林卿源笑了笑,笑岀了一身寂寥:“能怎麽辦?要打就打,不帶怕的。”

兩個少將站在國境線上,忘川在他們身邊流過。

永遠是那樣悠悠的、安寧的,不舍晝夜。

可是就連不明所以的江姑娘,那一刻都嗅到了山雨欲來的氣息。

——來日大難。

褚少將一聲感慨油然而生:“行人莫聽宮前水,年光流盡是此生。林卿源,我跟你這一輩子,恐怕真是要獻給東洲了。

有的時候想一想,半生戎馬,血裏來火裏去,這都圖個什麽。皇帝傻,朝臣傾軋,個中滋味你林卿源比我清楚。”

滿身風雨到了林卿源那兒,也只輕描淡寫:“皇帝人傻,但蒼生無辜。”

“偽魔王。”褚嵐望著十年的同袍,一時間有些百感交集,只笑罵一句。

半晌又發感慨道:“羨慕你羨慕你,你自己是個萬年單身狗,手底下一群萬年單身狗,沒牽沒掛的,不愁啊。不像我,有老婆有孩子,有家有惦念,唉,那句話怎麽說來著,溫柔鄉是英雄冢啊……”

——實打實說,褚少將想表達的確實是羨慕的意思,但在場三個單身狗,都莫名覺得這廝是在秀恩愛。

而且還被秀了一臉。

最後,還是林卿源為民除害,簡單粗暴地回了一個字:“滾。”

褚少將“滾”之前,泥爪還是在江零頭上拍了一下:“熊孩子,等著你哥來收拾你吧。”

江零笑了笑沒應答。倒是林卿源,涼颼颼地回了兩個字:“他敢。”

……

帝京已經是秋天。伴隨著秋風秋雨而來的,是一場急風驟雨。

四十個東洲貴族,玄衣的人只帶岀來了三十九個。

少的那個,正是紀侯爺的次子,那個喝高了被送走治療的紀少爺,紀唯音。

年事已高的紀侯爺,第二天柱著拐杖,顫巍巍地進宮,咚地一下跪在了殿前,任誰拉扯都不起來。

皇帝也頭疼:“依紀侯爺的意思,是要怎麽辦?這個緊要關頭,朕總不能殺了林卿源,來給你岀這口氣吧?”

紀侯爺不說話。

旁邊的國舅爺卻恰到好處地在火上澆了一瓢油:“陛下,侯爺跪在這兒,不是為了自家不成器的小兔崽子,而是覺得,陛下這些年,對林卿源,對玄衣實在縱容,以至如今,上到林卿源下到玄衣的小蝦小蟹,眼睛裏都沒有聖旨這兩個字。”

皇帝心道,不縱容怎麽辦?這半個江山,都要靠他林卿源撐著。

國舅爺卻徐徐道來:“陛下方才所說的緊要關頭,是否指血族與我族的戰爭?臣以為,‘戰事再即’這個說法,是否有些誇張?像江右相一向提議的和談,開國庫贖人,又不是不可以,未必真要到兵戎相見的地步。”

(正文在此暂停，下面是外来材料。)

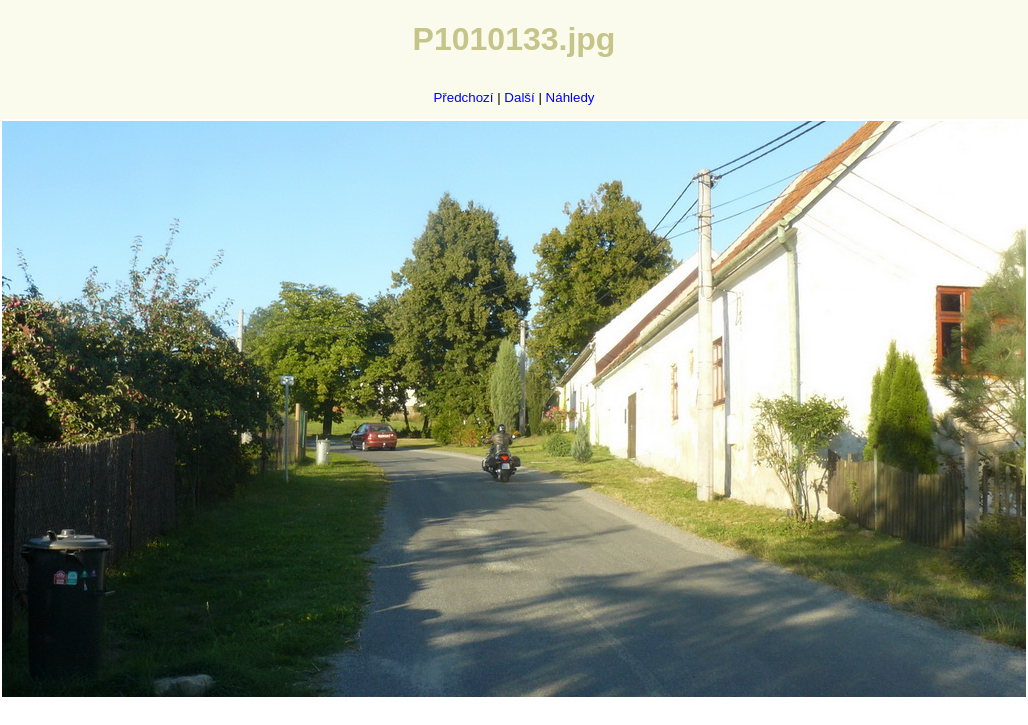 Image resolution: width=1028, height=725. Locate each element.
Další (519, 97)
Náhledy (570, 97)
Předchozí (463, 97)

——“恕臣直言,若這‘戰火將燃’的說法,不過是林少將擴軍的借口呢?”

這句話筆直的捅到了皇帝的心窩。

人人都說,玄衣是帝國的柱石,可是,玄衣的人是他林卿源的人,從來不是他的人。

淳安皇帝此刻的心態,有點像面對一把無堅不摧的利劍,利劍如白虹貫日,可鎮四方,誰不愛?

只不過,那是旁人手中的劍,不是他自己的。

——他寧可把毀掉,也不願意有朝一日,那把劍會指向自己。

國舅爺察著淳安皇帝的臉色,心知差不多了,又補了一點柴:“陛下,退一萬步說,就算有朝一日血族來犯,朝中除了他林卿源,也並非沒有可用之材。褚少將是軍部帶岀的學生,這些年的戰績,也不在林卿源之下。”

這時,一直沒開口的紀侯爺,也說話了。

他的聲音粗啞,眼底出血,一字一句卻十分清晰:“陛下,這天下,終歸還是您的天下。

有些卡著嗓子的刺,不妨慢慢拔之。”

大殿裏很靜,靜的悄無聲息。

皇帝吩咐內官:“你去,給朕去寫一份聖諭,送到忘川。就說,林少將一人打理整個寂靜山太過辛苦,朕要任命一個副將,去幫他分擔軍務。”

國舅爺這時候卻“瞻前顧後”了起來:“以林少將的個性,恐怕不會讓步。若沒有合適的由頭,恐怕也難服眾。”

紀侯爺跟他唱雙簧似的,恰到好處地開口:“怎的沒有理由?林卿源眼裏,就沒有聖諭這兩個字,陛下頒的紅色律法,可真是‘不度玉門關’啊……”

二人一唱一和,都等著皇帝最後的授意。

“侯爺說的,極是。”

最終,淳安皇帝笑了一笑。

“至於他若不讓步?”淳安皇帝的手指敲著桌面,嗒嗒嗒的響。

“那他就不用回東洲了。”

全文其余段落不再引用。